Jaime hadn’t realized that he had grown accustomed to the cold. After spending several years in the north and beyond the Wall, he hadn’t believed the cold would ever leave him.

He’d also forgotten what it was like to sit alone, in quiet.

Jaime was never alone, of course - a (good) kingsguard (who was overly protective and possessive of his king) never was. Ever since being named King, however, Jon was constantly in the company of no less than four other people, most of them arguing or talking over each other all the time - Jon’s closest companions were very _spirited_ , to say the least. Now, however, with the northmen exploring Sunspear and very few crisis for Jon to address from day to day, the pair sat in a comfortable silence for some time in the afternoon or evenings, either reading or playing games of _cyvasse_.

Their first night in Dorne was strange. Jon and Jaime wore too many clothes to bed, out of habit, and the pair hardly received any sleep at all from the heat (although Jon claimed it was Jaime’s restlessness which kept him awake). The next morning, when they met with the rest of Jon’s guard for breakfast, Tormund told them, “We couldn’t find any shuteye without the dulcet tones of the Lannister’s snoring to lull us to sleep.”

“It was your farting we missed,” Jaime replied.

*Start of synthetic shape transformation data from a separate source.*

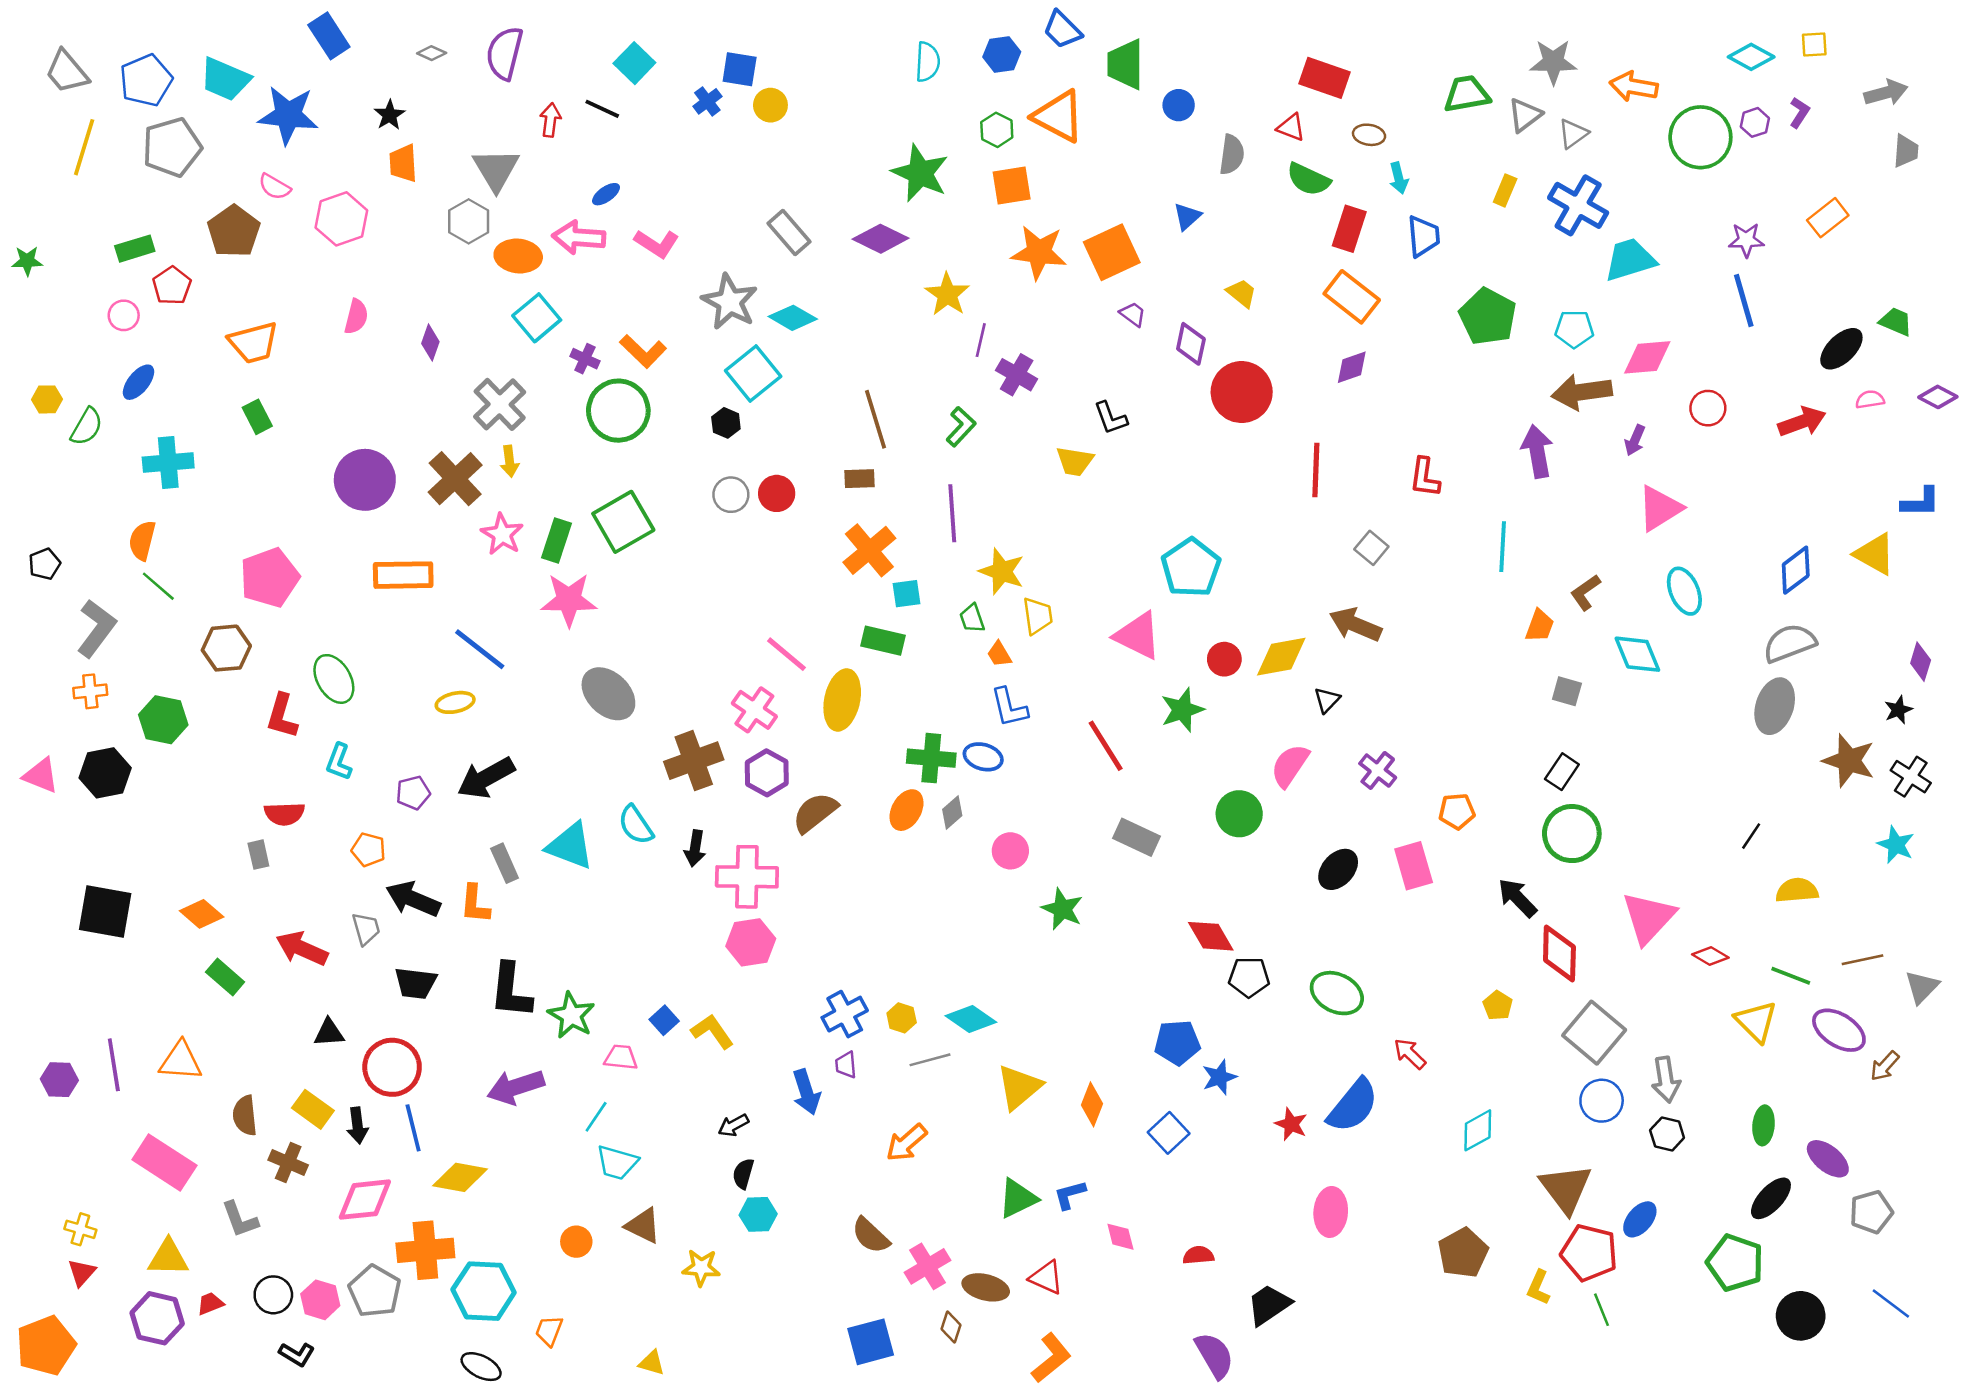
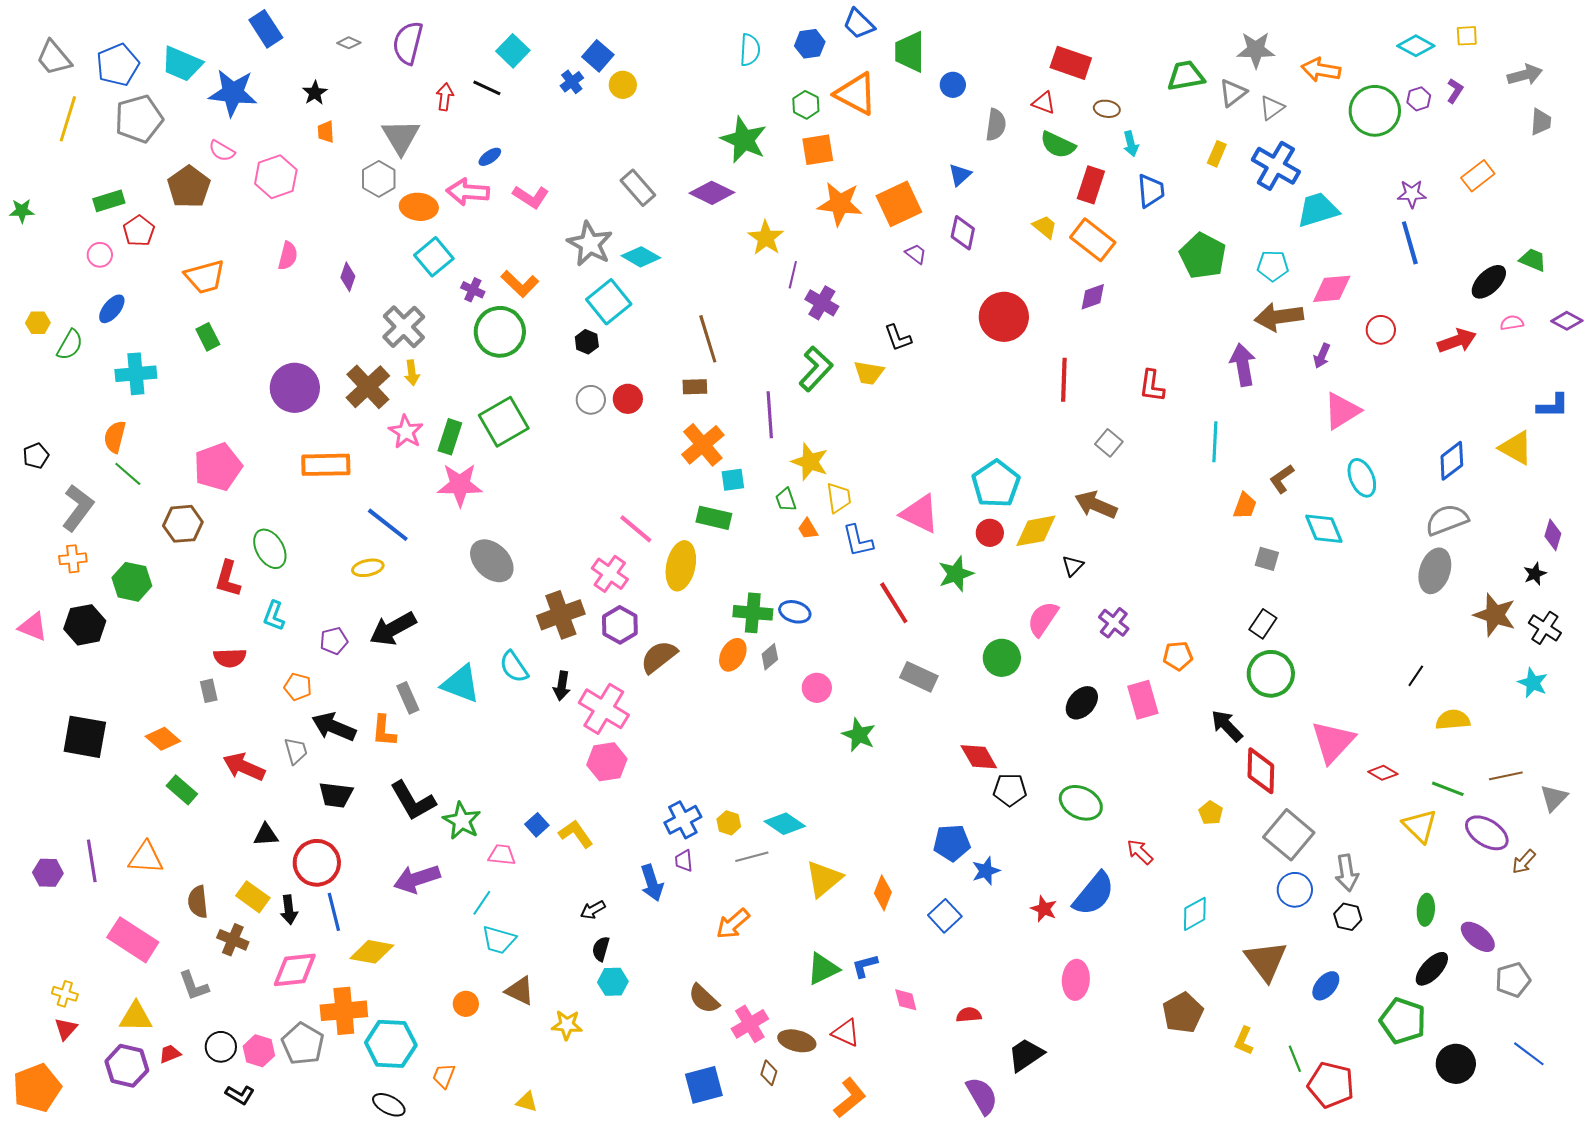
blue square: (740, 69) -> (598, 56), turned 32
orange trapezoid: (403, 163) -> (326, 132), size x0.7
yellow trapezoid: (1242, 293) -> (1045, 227), moved
purple diamond: (1191, 344) -> (963, 233), moved
green L-shape: (961, 427) -> (816, 369), moved, size x1.4
cyan pentagon: (1191, 568) -> (996, 484), moved
blue L-shape: (1009, 707) -> (858, 541), moved
pink cross: (747, 877) -> (604, 709), turned 30
black L-shape: (511, 991) -> (413, 801), turned -36
red pentagon: (1589, 1253) -> (1331, 1085), moved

Jon and Jaime truly missed the gentle breathing and sleep sounds of their friends and people, the instant knowledge that everyone was there, alive, and safe.

But they adapted.

* * *

“Shouldn’t _you_ be doing this for _me_?” Jon wryly asked as he ran a gentle cloth over Jaime’s chest while he took a cool bath before preparing for the night. Jaime had discovered that washing away the heat at the end of the day was one of the only ways he could find sleep.

“I suppose,” Jaime contently hummed as Jon worked at helping him clean as he lazily reclined in the bath. “I sometimes miss the days before you were informed of your birthright, and you acted as my squire,” Jaime informed him.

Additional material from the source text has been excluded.